Introduction
Building a video conferencing application like Zoom or Google Meet is one of the most challenging tasks in system design. It requires handling massive amounts of real-time data with minimal latency. To understand how these systems scale to support multiple users, we must look at the evolution of video architectures: from simple Peer-to-Peer (P2P) connections to advanced Selective Forwarding Units (SFU).
1. Peer-to-Peer (P2P) and WebRTC
The foundation of web-based video calling is WebRTC (Web Real-Time Communication). In its simplest form, it uses a P2P connection.
- How it works: Two users (peers) connect directly to each other using the UDP protocol. There is no central server handling the media; Peer A sends its stream directly to Peer B.
- Advantages: It is essentially "free" regarding server costs because the server only helps with the initial handshake (signaling).
- Limitations: This architecture is designed for 1-on-1 calls. Once you add more participants, it becomes a "Mesh" network.

2. The Mesh Architecture
In a Mesh setup, every participant opens a direct P2P connection with every other participant.
- The Problem: If there are five people in a call, your device must upload your video four times and download four separate streams. This places an immense load on the user's CPU and upload bandwidth. It is not scalable for large groups and frequently crashes due to complexity.

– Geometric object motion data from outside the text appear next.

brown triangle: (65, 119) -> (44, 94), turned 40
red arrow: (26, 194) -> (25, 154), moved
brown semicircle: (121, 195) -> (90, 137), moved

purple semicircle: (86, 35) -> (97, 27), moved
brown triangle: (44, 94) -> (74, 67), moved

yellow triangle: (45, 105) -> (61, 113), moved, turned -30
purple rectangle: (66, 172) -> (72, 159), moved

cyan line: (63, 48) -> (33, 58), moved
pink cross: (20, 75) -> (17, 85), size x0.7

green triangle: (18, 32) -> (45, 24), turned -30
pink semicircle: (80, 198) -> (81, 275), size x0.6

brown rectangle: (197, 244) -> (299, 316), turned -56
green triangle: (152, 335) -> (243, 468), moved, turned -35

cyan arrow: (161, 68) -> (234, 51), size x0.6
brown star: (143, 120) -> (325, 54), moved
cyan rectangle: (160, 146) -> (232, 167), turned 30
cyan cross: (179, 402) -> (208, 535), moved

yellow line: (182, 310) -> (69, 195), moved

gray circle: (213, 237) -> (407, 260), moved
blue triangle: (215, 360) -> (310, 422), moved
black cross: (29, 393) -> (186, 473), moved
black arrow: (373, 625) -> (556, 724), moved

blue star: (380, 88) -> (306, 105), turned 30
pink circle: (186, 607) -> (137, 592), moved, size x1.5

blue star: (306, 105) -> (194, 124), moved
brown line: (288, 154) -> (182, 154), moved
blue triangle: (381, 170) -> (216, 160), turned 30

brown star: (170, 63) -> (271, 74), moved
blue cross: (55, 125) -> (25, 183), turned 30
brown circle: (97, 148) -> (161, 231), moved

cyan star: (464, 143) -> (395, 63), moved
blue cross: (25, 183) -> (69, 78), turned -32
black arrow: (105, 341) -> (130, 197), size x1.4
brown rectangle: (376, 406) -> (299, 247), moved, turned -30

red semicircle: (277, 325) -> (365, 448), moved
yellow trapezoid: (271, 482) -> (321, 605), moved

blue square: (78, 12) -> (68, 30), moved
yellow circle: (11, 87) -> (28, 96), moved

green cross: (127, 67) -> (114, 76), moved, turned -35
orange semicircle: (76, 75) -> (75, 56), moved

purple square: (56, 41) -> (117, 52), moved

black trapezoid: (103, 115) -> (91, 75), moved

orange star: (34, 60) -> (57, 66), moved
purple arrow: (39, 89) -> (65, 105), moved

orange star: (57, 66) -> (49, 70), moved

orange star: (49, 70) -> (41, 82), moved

3. Multipoint Control Unit (MCU)
To solve the Mesh scaling issue, the industry introduced the MCU. This architecture introduces a central server that acts as a "mixer."
- How it works: Every participant sends one stream to the server. The server then takes all incoming video/audio feeds, "mixes" them into a single composite stream (like a collage), and sends that one stream back to everyone.
- Pros: Each user only handles one upload and one download stream, regardless of how many people are in the call.
- Cons: Mixing video in real-time is extremely CPU-intensive for the server. Furthermore, because the server sends a single "baked" image, users cannot customize their UI—you can't "pin" a specific person or hide someone locally because the layout is decided by the server.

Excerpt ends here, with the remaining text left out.